> [Work to be completed]
Could you set down every entry exactly as it stands, without the images?

> [Records shown]
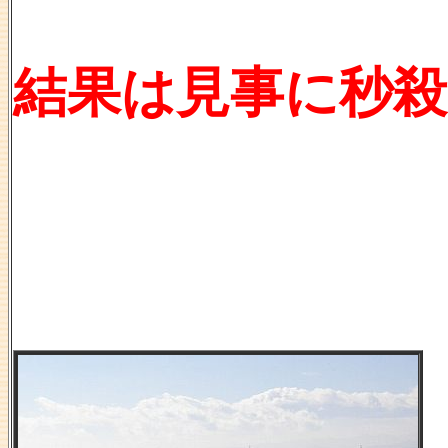
結果は見事に秒殺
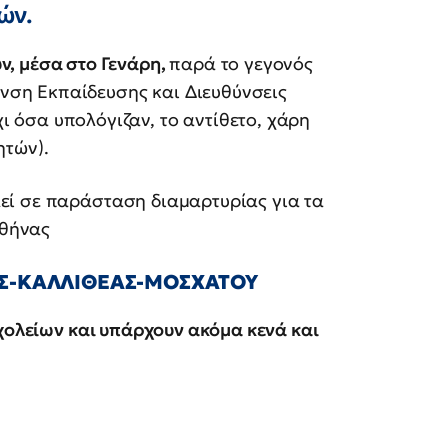
ών.
ν, μέσα στο Γενάρη,
παρά το γεγονός
νση Εκπαίδευσης και Διευθύνσεις
ι όσα υπολόγιζαν, το αντίθετο, χάρη
ητών).
εί σε παράσταση διαμαρτυρίας για τα
Αθήνας
Σ-ΚΑΛΛΙΘΕΑΣ-ΜΟΣΧΑΤΟΥ
σχολείων και υπάρχουν ακόμα κενά και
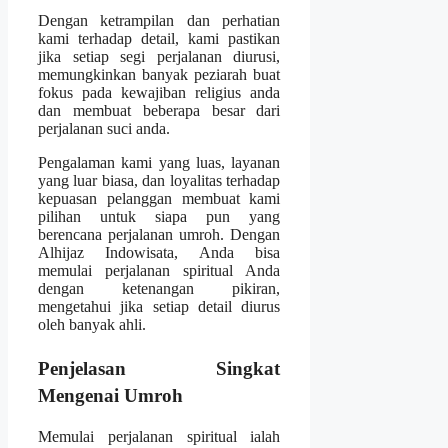
Dengan ketrampilan dan perhatian
kami terhadap detail, kami pastikan
jika setiap segi perjalanan diurusi,
memungkinkan banyak peziarah buat
fokus pada kewajiban religius anda
dan membuat beberapa besar dari
perjalanan suci anda.
Pengalaman kami yang luas, layanan
yang luar biasa, dan loyalitas terhadap
kepuasan pelanggan membuat kami
pilihan untuk siapa pun yang
berencana perjalanan umroh. Dengan
Alhijaz Indowisata, Anda bisa
memulai perjalanan spiritual Anda
dengan ketenangan pikiran,
mengetahui jika setiap detail diurus
oleh banyak ahli.
Penjelasan Singkat
Mengenai Umroh
Memulai perjalanan spiritual ialah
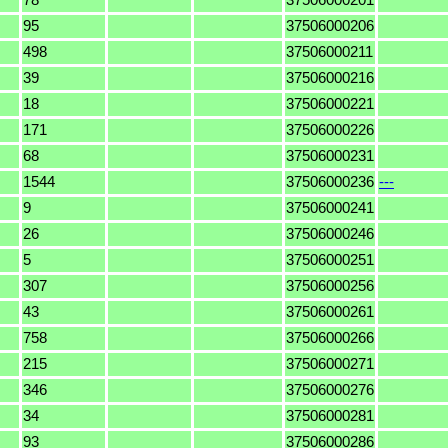
95
37506000206
498
37506000211
39
37506000216
18
37506000221
171
37506000226
68
37506000231
1544
37506000236
---
9
37506000241
26
37506000246
5
37506000251
307
37506000256
43
37506000261
758
37506000266
215
37506000271
346
37506000276
34
37506000281
93
37506000286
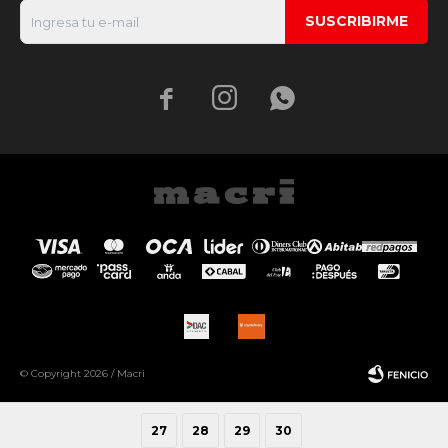
SUSCRIBIRME



© Copyright 2026 / Macri
27
28
29
30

> [Exercise response]
結果は見事に秒殺
ών.
ν, μέσα στο Γενάρη,
παρά το γεγονός
νση Εκπαίδευσης και Διευθύνσεις
ι όσα υπολόγιζαν, το αντίθετο, χάρη
ητών).
εί σε παράσταση διαμαρτυρίας για τα
Αθήνας
Σ-ΚΑΛΛΙΘΕΑΣ-ΜΟΣΧΑΤΟΥ
σχολείων και υπάρχουν ακόμα κενά και
Dengan ketrampilan dan perhatian
kami terhadap detail, kami pastikan
jika setiap segi perjalanan diurusi,
memungkinkan banyak peziarah buat
fokus pada kewajiban religius anda
dan membuat beberapa besar dari
perjalanan suci anda.
Pengalaman kami yang luas, layanan
yang luar biasa, dan loyalitas terhadap
kepuasan pelanggan membuat kami
pilihan untuk siapa pun yang
berencana perjalanan umroh. Dengan
Alhijaz Indowisata, Anda bisa
memulai perjalanan spiritual Anda
dengan ketenangan pikiran,
mengetahui jika setiap detail diurus
oleh banyak ahli.
Penjelasan Singkat
Mengenai Umroh
Memulai perjalanan spiritual ialah
95
37506000206
498
37506000211
39
37506000216
18
37506000221
171
37506000226
68
37506000231
1544
37506000236
---
9
37506000241
26
37506000246
5
37506000251
307
37506000256
43
37506000261
758
37506000266
215
37506000271
346
37506000276
34
37506000281
93
37506000286
SUSCRIBIRME



© Copyright 2026 / Macri
27
28
29
30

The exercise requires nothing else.